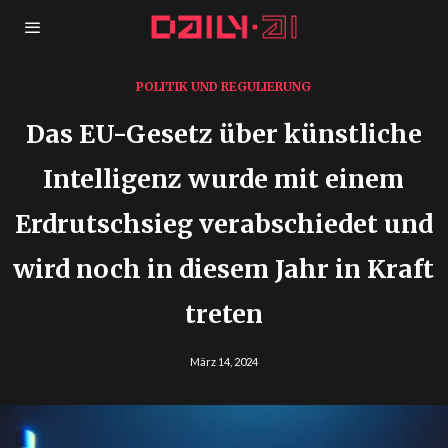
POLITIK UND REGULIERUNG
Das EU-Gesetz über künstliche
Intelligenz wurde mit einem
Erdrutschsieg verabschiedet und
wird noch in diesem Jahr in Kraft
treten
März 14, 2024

--

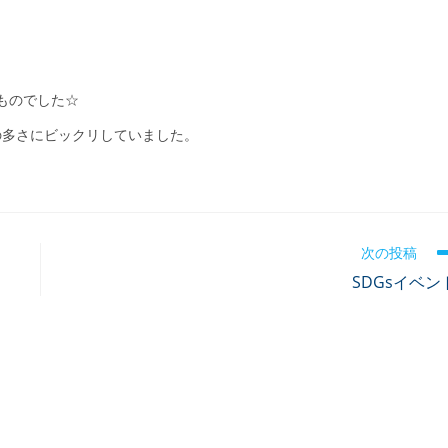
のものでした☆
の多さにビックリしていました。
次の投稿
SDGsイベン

--

Task requirements: Reproducing the whole listing above is not the task. Copy exactly only the lines from the one with "POLITIK UND REGULIERUNG" to the one with "März 14, 2024", both kept.

Response to the exercise:
POLITIK UND REGULIERUNG
Das EU-Gesetz über künstliche
Intelligenz wurde mit einem
Erdrutschsieg verabschiedet und
wird noch in diesem Jahr in Kraft
treten
März 14, 2024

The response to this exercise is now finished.